• Exercise brief
Copy out each line of the data holding "Dios".

Collected data
"""

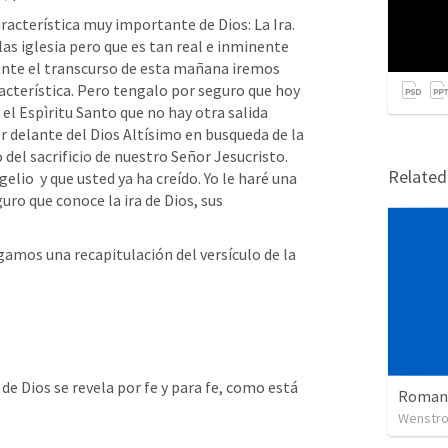
aracterística muy importante de Dios: La Ira. 
s iglesia pero que es tan real e inminente 
ante el transcurso de esta mañana iremos 
cterística. Pero tengalo por seguro que hoy 
el Espìritu Santo que no hay otra salida 
 delante del Dios Altísimo en busqueda de la 
del sacrificio de nuestro Señor Jesucristo. 
Relate
lio  y que usted ya ha creído. Yo le haré una 
ro que conoce la ira de Dios, sus 
gamos una recapitulación del versículo de la 
de Dios se revela por fe y para fe, como está 
Wenstrom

"""

• Task result
aracterística muy importante de Dios: La Ira. 
 delante del Dios Altísimo en busqueda de la 
ro que conoce la ira de Dios, sus 
de Dios se revela por fe y para fe, como está 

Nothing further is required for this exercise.